Dès qu'il faisait un rayon de soleil, on sortait le vieillard dans le même fauteuil qui avait servi à miss Crawley lors de son séjour à Brighton, et qui en avait été rapporté à Crawley-la-Reine avec une quantité d'effets appartenant à lady Southdown. Lady Jane marchait toujours aux côtés du vieillard, dont elle paraissait obtenir toutes les préférences. Sa tête s'agitait, sa figure s'éclairait d'un sourire lorsqu'il la voyait entrer dans sa chambre; si, au contraire, elle avait l'air de s'éloigner, il en exprimait son mécontentement par des sons inarticulés et confus. À peine lady Jane était-elle hors de la chambre, qu'aussitôt il éclatait en larmes et en sanglots: c'est qu'il y avait alors changement complet et à vue. La figure d'Esther, jusqu'alors souriante, devenait sombre et farouche, et à la place de ses manières douces et empressées, elle montrait le poing au vieillard et lui criait: «Silence, vieil imbécile!» Puis en dépit de ses gémissements, elle écartait son fauteuil de la cheminée dont la vue faisait sa principale distraction. Tel était le couronnement de soixante-dix années de mensonges, d'ivrognerie, d'égoïsme et de débauche: il ne restait plus de tout cela qu'un vieillard idiot et pleurard, qu'il fallait mettre au lit, faire manger et soigner comme un enfant!

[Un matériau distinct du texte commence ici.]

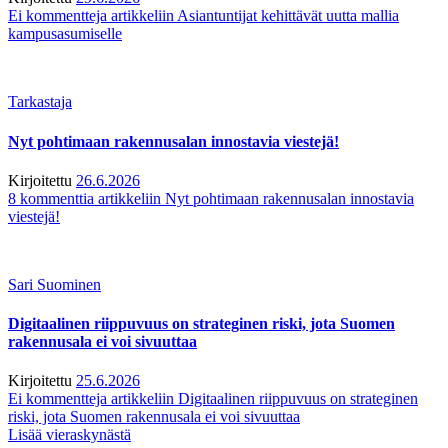
Ei kommentteja
artikkeliin Asiantuntijat kehittävät uutta mallia
kampusasumiselle
Tarkastaja
Nyt pohtimaan rakennusalan innostavia viestejä!
Kirjoitettu
26.6.2026
8 kommenttia
artikkeliin Nyt pohtimaan rakennusalan innostavia
viestejä!
Sari Suominen
Digitaalinen riippuvuus on strateginen riski, jota Suomen
rakennusala ei voi sivuuttaa
Kirjoitettu
25.6.2026
Ei kommentteja
artikkeliin Digitaalinen riippuvuus on strateginen
riski, jota Suomen rakennusala ei voi sivuuttaa
Lisää vieraskynästä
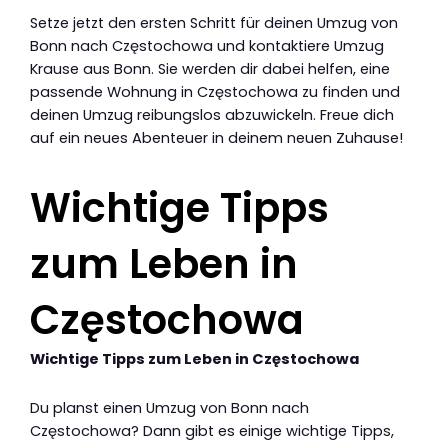
Setze jetzt den ersten Schritt für deinen Umzug von
Bonn nach Częstochowa und kontaktiere Umzug
Krause aus Bonn. Sie werden dir dabei helfen, eine
passende Wohnung in Częstochowa zu finden und
deinen Umzug reibungslos abzuwickeln. Freue dich
auf ein neues Abenteuer in deinem neuen Zuhause!
Wichtige Tipps
zum Leben in
Częstochowa
Wichtige Tipps zum Leben in Częstochowa
Du planst einen Umzug von Bonn nach
Częstochowa? Dann gibt es einige wichtige Tipps,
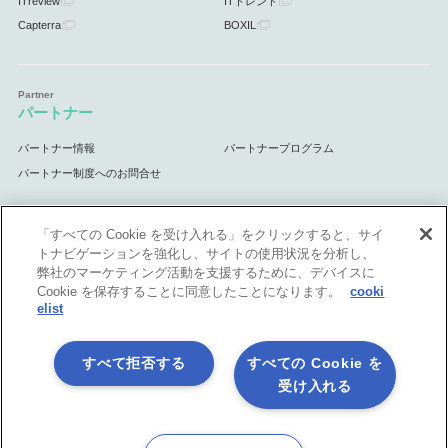
ITreview
ITトレンド
Capterra
BOXIL
パートナー
パートナー情報
パートナープログラム
パートナー制度へのお問合せ
「すべての Cookie を受け入れる」をクリックすると、サイ
トナビゲーションを強化し、サイトの使用状況を分析し、
サポート
弊社のマーケティング活動を支援するために、デバイスに
Cookie を保存することに同意したことになります。
cooki
サポート情報
elist
すべて拒否する
すべての Cookie を
受け入れる
プライバシーポリシー
製品共通利用規約
各社商標について
会社情報
English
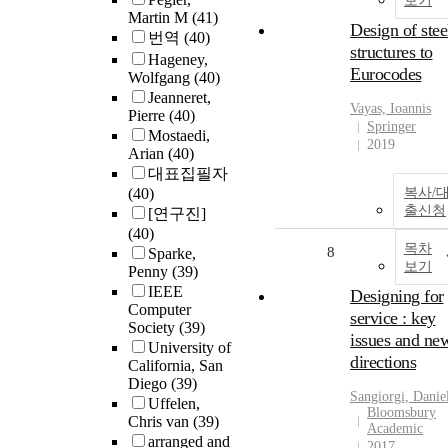
보기
Martin M
(41)
Design of stee
번역
(40)
structures to
Hageney,
Eurocodes
Wolfgang
(40)
Jeanneret,
Vayas, Ioannis
Pierre
(40)
Springer
Mostaedi,
2019
Arian
(40)
대표집필자
(40)
복사/
출신청
[연구진]
(40)
목차
8
Sparke,
보기
Penny
(39)
IEEE
Designing for
Computer
service : key
Society
(39)
issues and ne
University of
directions
California, San
Diego
(39)
Sangiorgi, Danie
Uffelen,
Bloomsbury
Chris van
(39)
Academic
arranged and
2017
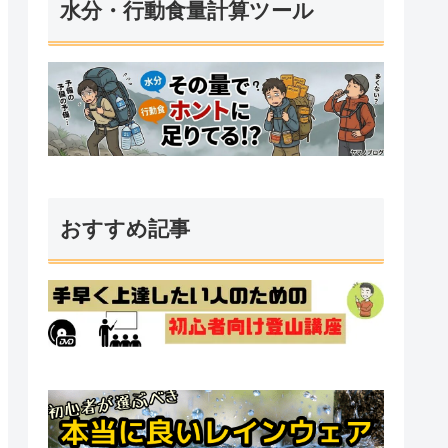
水分・行動食量計算ツール
おすすめ記事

La nature se chargea d'apporter un terme aux fonctions de la garde-malade. Un jour, de grand matin, tandis que M. Pitt examinait dans son cabinet différentes pièces que lui avaient remises l'intendant et le bailli, on frappa à la porte, et presque aussitôt apparut sur le seuil Esther qui, après un salut assez gauche, lui annonça la nouvelle suivante:
«Pardon, monsieur.... monsieur est mort.... Ce matin, monsieur.... Je faisais chauffer sa tisane, monsieur.... de l'eau de gruau, monsieur.... qu'il prend tous les matins, monsieur.... à six heures, monsieur.... et j'ai entendu comme une espèce de soupir, monsieur, et.... et alors....»
Elle fit à Pitt une nouvelle révérence. La figure de celui-ci, toujours si pâle d'ordinaire, se couvrit d'un certain incarnat. Était-ce parce qu'il se voyait enfin maître et seigneur de Crawley-la-Reine, titulaire d'une place au parlement? parce qu'il apercevait tout un avenir de grandeurs et dignités?